The answer must be a single number: the count of lines in the records below that contain the word "going".

[Excerpts from a dataset]

-- -- --

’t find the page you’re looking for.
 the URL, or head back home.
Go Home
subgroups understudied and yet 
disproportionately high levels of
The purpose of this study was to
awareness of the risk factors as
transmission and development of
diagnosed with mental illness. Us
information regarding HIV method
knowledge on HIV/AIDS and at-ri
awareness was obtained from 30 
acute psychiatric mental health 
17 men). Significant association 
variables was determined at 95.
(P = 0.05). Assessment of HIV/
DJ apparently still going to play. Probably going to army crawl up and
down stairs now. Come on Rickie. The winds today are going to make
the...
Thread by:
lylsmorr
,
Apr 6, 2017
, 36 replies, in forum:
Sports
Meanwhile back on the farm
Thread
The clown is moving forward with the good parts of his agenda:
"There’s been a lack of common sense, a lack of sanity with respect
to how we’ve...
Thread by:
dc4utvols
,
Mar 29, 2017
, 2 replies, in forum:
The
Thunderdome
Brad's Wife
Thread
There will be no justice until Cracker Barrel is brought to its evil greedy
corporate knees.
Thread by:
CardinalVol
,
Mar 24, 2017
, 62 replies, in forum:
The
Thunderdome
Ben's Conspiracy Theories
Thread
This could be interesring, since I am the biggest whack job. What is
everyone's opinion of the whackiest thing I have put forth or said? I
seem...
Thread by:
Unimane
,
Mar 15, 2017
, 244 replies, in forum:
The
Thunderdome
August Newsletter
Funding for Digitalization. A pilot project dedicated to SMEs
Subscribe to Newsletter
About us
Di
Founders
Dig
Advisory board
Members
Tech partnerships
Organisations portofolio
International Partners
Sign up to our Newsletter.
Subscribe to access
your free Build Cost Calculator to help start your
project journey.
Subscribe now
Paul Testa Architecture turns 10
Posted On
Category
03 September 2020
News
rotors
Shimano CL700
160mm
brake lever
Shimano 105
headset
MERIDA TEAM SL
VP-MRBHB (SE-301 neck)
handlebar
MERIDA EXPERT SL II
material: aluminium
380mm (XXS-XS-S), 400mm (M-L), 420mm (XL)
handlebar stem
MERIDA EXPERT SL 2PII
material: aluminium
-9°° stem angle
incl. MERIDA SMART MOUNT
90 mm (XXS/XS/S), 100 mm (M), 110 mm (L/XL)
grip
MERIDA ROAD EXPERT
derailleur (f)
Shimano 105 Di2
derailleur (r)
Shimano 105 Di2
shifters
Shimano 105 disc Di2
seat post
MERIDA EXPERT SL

-- -- --

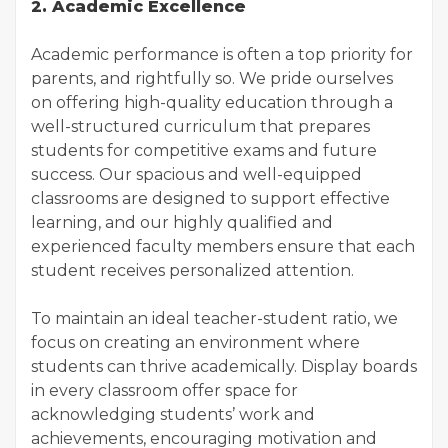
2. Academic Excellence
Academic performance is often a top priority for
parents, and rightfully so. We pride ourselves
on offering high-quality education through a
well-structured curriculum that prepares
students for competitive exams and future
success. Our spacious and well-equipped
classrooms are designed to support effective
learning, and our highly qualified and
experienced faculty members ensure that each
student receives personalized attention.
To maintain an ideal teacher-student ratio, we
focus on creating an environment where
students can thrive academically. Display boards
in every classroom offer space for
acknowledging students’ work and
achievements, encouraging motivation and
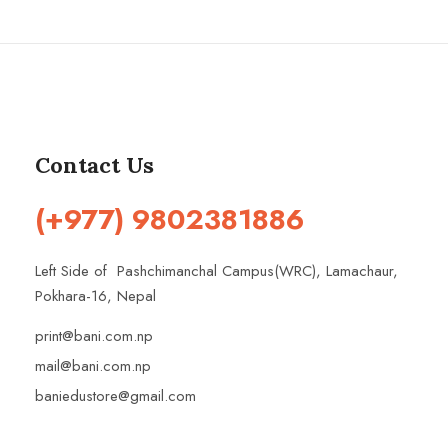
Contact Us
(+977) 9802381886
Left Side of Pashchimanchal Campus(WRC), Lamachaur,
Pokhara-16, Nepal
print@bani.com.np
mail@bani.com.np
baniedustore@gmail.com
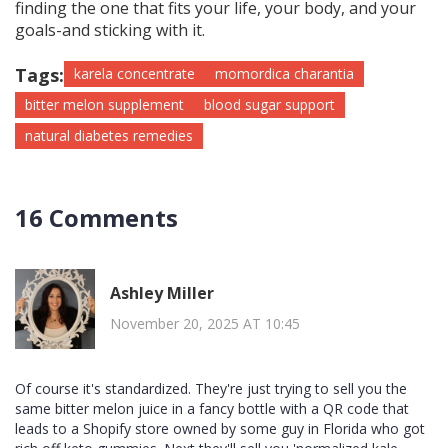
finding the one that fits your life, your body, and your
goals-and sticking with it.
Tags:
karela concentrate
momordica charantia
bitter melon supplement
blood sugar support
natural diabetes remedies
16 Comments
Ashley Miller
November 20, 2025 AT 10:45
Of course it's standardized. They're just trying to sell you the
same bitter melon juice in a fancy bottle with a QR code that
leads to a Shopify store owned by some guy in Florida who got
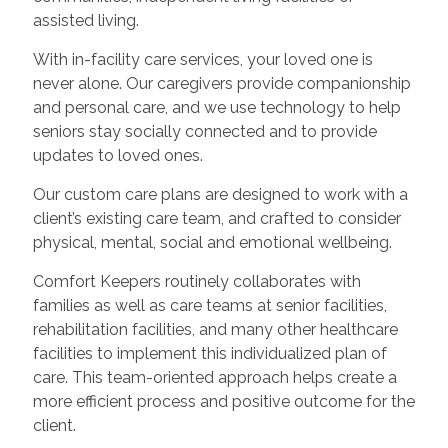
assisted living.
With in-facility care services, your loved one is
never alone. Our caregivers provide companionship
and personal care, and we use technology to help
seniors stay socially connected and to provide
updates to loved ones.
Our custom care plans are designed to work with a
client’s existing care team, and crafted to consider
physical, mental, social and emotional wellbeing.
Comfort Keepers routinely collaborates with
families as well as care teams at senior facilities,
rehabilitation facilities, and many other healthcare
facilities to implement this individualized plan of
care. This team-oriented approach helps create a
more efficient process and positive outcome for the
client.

-- -- --

SOLUTION TO THIS PROBLEM:
2